PROVIDED RECORDS below:

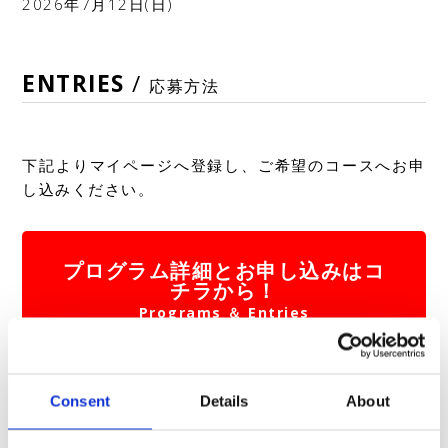
2026年7月12日(日)
ENTRIES
/
応募方法
下記よりマイページへ登録し、ご希望のコースへお申
し込みください。
プログラム詳細とお申し込みはコ
チラから！
Programs ＆ Entries
Consent
Details
About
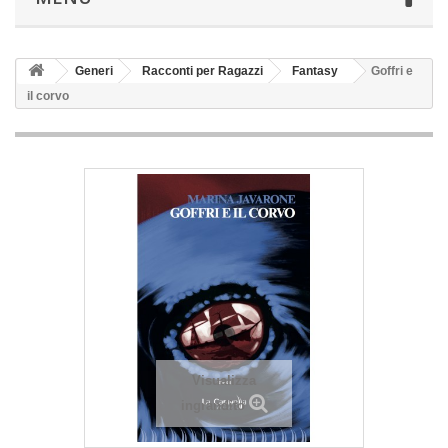
Generi
Racconti per Ragazzi
Fantasy
Goffri e
il corvo
Visualizza
ingrandito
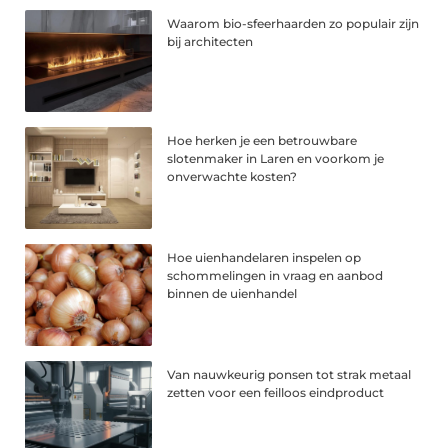
Waarom bio-sfeerhaarden zo populair zijn
bij architecten
Hoe herken je een betrouwbare
slotenmaker in Laren en voorkom je
onverwachte kosten?
Hoe uienhandelaren inspelen op
schommelingen in vraag en aanbod
binnen de uienhandel
Van nauwkeurig ponsen tot strak metaal
zetten voor een feilloos eindproduct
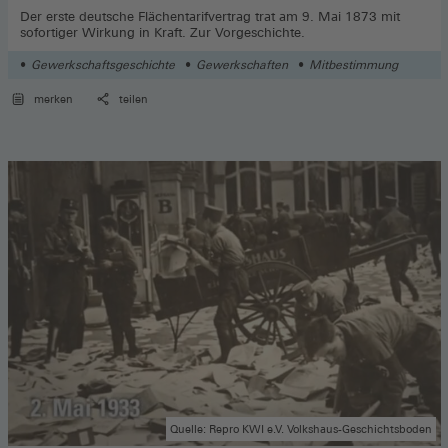
Der erste deutsche Flächentarifvertrag trat am 9. Mai 1873 mit
sofortiger Wirkung in Kraft. Zur Vorgeschichte.
Gewerkschaftsgeschichte
Gewerkschaften
Mitbestimmung
merken
teilen
Quelle: Repro KWI e.V. Volkshaus-Geschichtsboden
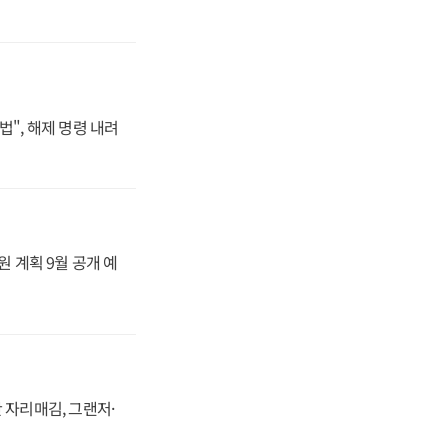
법", 해제 명령 내려
원 계획 9월 공개 예
 자리매김, 그랜저·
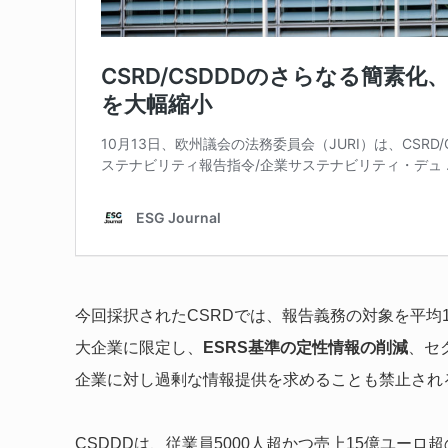
今回採択されたCSRDでは、報告義務の対象を平均1
大企業に限定し、
ESRS基準の定性情報の削減
、セ
企業に対し過剰な情報提供を求めることも禁止され
CSDDDは、従業員5000人超かつ売上15億ユー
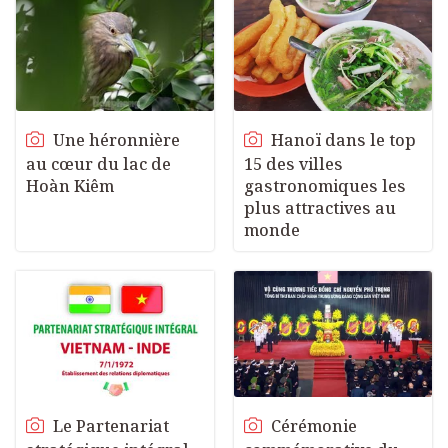
Une héronnière
Hanoï dans le top
au cœur du lac de
15 des villes
Hoàn Kiêm
gastronomiques les
plus attractives au
monde
Le Partenariat
Cérémonie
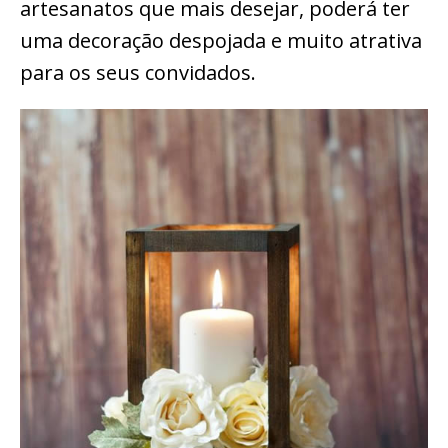
artesanatos que mais desejar, poderá ter
uma decoração despojada e muito atrativa
para os seus convidados.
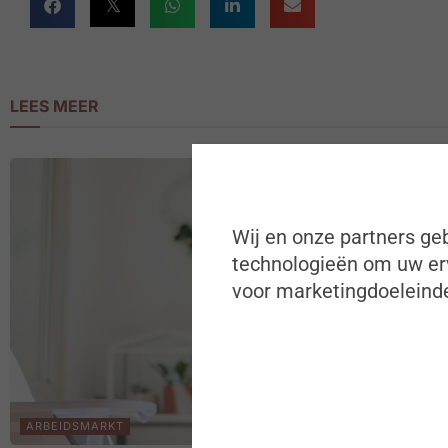
LEES MEER
Wij en onze partners geb
technologieën om uw erv
voor marketingdoeleinde
ARBEIDSMARKT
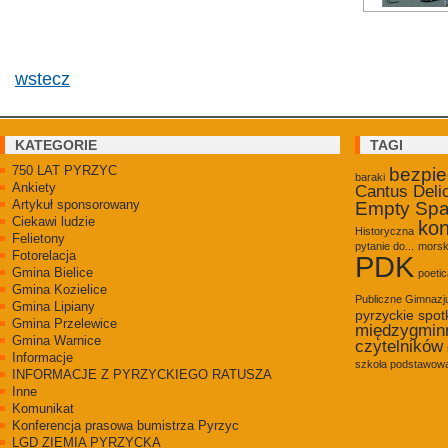
wstecz
KATEGORIE
TAGI
750 LAT PYRZYC
bezpi
baraki
Ankiety
Cantus Deli
Artykuł sponsorowany
Empty Sp
Ciekawi ludzie
kon
Historyczna
Felietony
pytanie do...
morsk
Fotorelacja
PDK
Gmina Bielice
poetic
Gmina Kozielice
Publiczne Gimnaz
Gmina Lipiany
pyrzyckie spot
Gmina Przelewice
międzygmin
Gmina Warnice
czytelników
Informacje
szkoła podstawowa
INFORMACJE Z PYRZYCKIEGO RATUSZA
Inne
Komunikat
Konferencja prasowa bumistrza Pyrzyc
LGD ZIEMIA PYRZYCKA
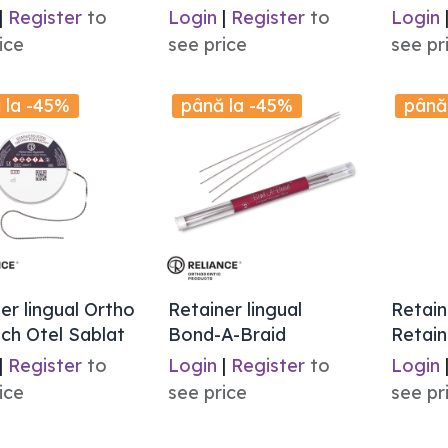
|
Register
to
Login
|
Register
to
Login
ice
see price
see pr
 la -45%
până la -45%
până
er lingual Ortho
Retainer lingual
Retain
ch Otel Sablat
Bond-A-Braid
Retai
|
Register
to
Login
|
Register
to
Login
ice
see price
see pr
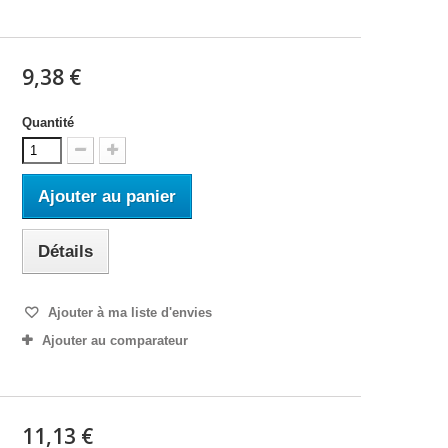
9,38 €
Quantité
Ajouter au panier
Détails
Ajouter à ma liste d'envies
Ajouter au comparateur
11,13 €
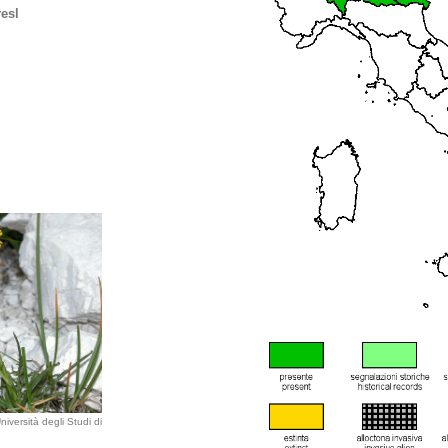
esl
iversità degli Studi di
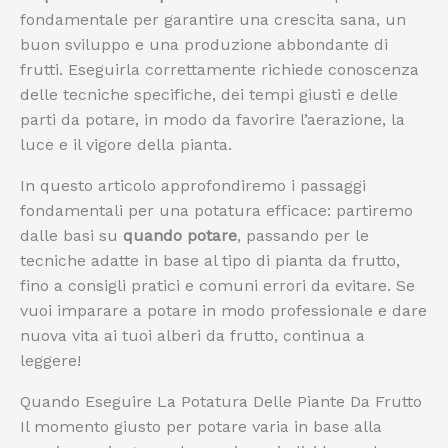
fondamentale per garantire una crescita sana, un
buon sviluppo e una produzione abbondante di
frutti. Eseguirla correttamente richiede conoscenza
delle tecniche specifiche, dei tempi giusti e delle
parti da potare, in modo da favorire l’aerazione, la
luce e il vigore della pianta.
In questo articolo approfondiremo i passaggi
fondamentali per una potatura efficace: partiremo
dalle basi su
quando potare
, passando per le
tecniche adatte in base al tipo di pianta da frutto,
fino a consigli pratici e comuni errori da evitare. Se
vuoi imparare a potare in modo professionale e dare
nuova vita ai tuoi alberi da frutto, continua a
leggere!
Quando Eseguire La Potatura Delle Piante Da Frutto
Il momento giusto per potare varia in base alla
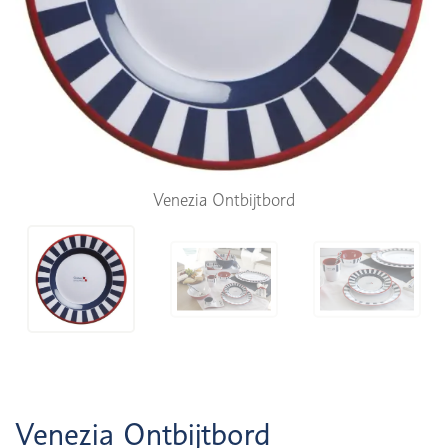
Venezia Ontbijtbord
Venezia Ontbijtbord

End of PROVIDED RECORDS.

A faithful copy of all the records is required, with the pictures left out.

TASK RESPONSE
2026年7月12日(日)
ENTRIES
/
応募方法
下記よりマイページへ登録し、ご希望のコースへお申
し込みください。
プログラム詳細とお申し込みはコ
チラから！
Programs ＆ Entries
Consent
Details
About
Generi
Racconti per Ragazzi
Fantasy
Goffri e
il corvo
Visualizza
ingrandito
Waarom bio-sfeerhaarden zo populair zijn
bij architecten
Hoe herken je een betrouwbare
slotenmaker in Laren en voorkom je
onverwachte kosten?
Hoe uienhandelaren inspelen op
schommelingen in vraag en aanbod
binnen de uienhandel
Van nauwkeurig ponsen tot strak metaal
zetten voor een feilloos eindproduct
Der erste deutsche Flächentarifvertrag trat am 9. Mai 1873 mit
sofortiger Wirkung in Kraft. Zur Vorgeschichte.
Gewerkschaftsgeschichte
Gewerkschaften
Mitbestimmung
merken
teilen
Quelle: Repro KWI e.V. Volkshaus-Geschichtsboden
법", 해제 명령 내려
원 계획 9월 공개 예
 자리매김, 그랜저·
今回採択されたCSRDでは、報告義務の対象を平均1
大企業に限定し、
ESRS基準の定性情報の削減
、セ
企業に対し過剰な情報提供を求めることも禁止され
CSDDDは、従業員5000人超かつ売上15億ユー
Une héronnière
Hanoï dans le top
au cœur du lac de
15 des villes
Hoàn Kiêm
gastronomiques les
plus attractives au
monde
Le Partenariat
Cérémonie
artesanatos que mais desejar, poderá ter
uma decoração despojada e muito atrativa
para os seus convidados.
LEES MEER
Wij en onze partners geb
technologieën om uw erv
voor marketingdoeleinde
ARBEIDSMARKT
wstecz
KATEGORIE
TAGI
750 LAT PYRZYC
bezpi
baraki
Ankiety
Cantus Deli
Artykuł sponsorowany
Empty Sp
Ciekawi ludzie
kon
Historyczna
Felietony
pytanie do...
morsk
Fotorelacja
PDK
Gmina Bielice
poetic
Gmina Kozielice
Publiczne Gimnaz
Gmina Lipiany
pyrzyckie spot
Gmina Przelewice
międzygmin
Gmina Warnice
czytelników
Informacje
szkoła podstawowa
INFORMACJE Z PYRZYCKIEGO RATUSZA
Inne
Komunikat
Konferencja prasowa bumistrza Pyrzyc
LGD ZIEMIA PYRZYCKA
|
Register
to
Login
|
Register
to
Login
ice
see price
see pr
 la -45%
până la -45%
până
er lingual Ortho
Retainer lingual
Retain
ch Otel Sablat
Bond-A-Braid
Retai
|
Register
to
Login
|
Register
to
Login
ice
see price
see pr
9,38 €
Quantité
Ajouter au panier
Détails
Ajouter à ma liste d'envies
Ajouter au comparateur
11,13 €
esl
iversità degli Studi di
fondamentale per garantire una crescita sana, un
buon sviluppo e una produzione abbondante di
frutti. Eseguirla correttamente richiede conoscenza
delle tecniche specifiche, dei tempi giusti e delle
parti da potare, in modo da favorire l’aerazione, la
luce e il vigore della pianta.
In questo articolo approfondiremo i passaggi
fondamentali per una potatura efficace: partiremo
dalle basi su
quando potare
, passando per le
tecniche adatte in base al tipo di pianta da frutto,
fino a consigli pratici e comuni errori da evitare. Se
vuoi imparare a potare in modo professionale e dare
nuova vita ai tuoi alberi da frutto, continua a
leggere!
Quando Eseguire La Potatura Delle Piante Da Frutto
Il momento giusto per potare varia in base alla
Venezia Ontbijtbord
Venezia Ontbijtbord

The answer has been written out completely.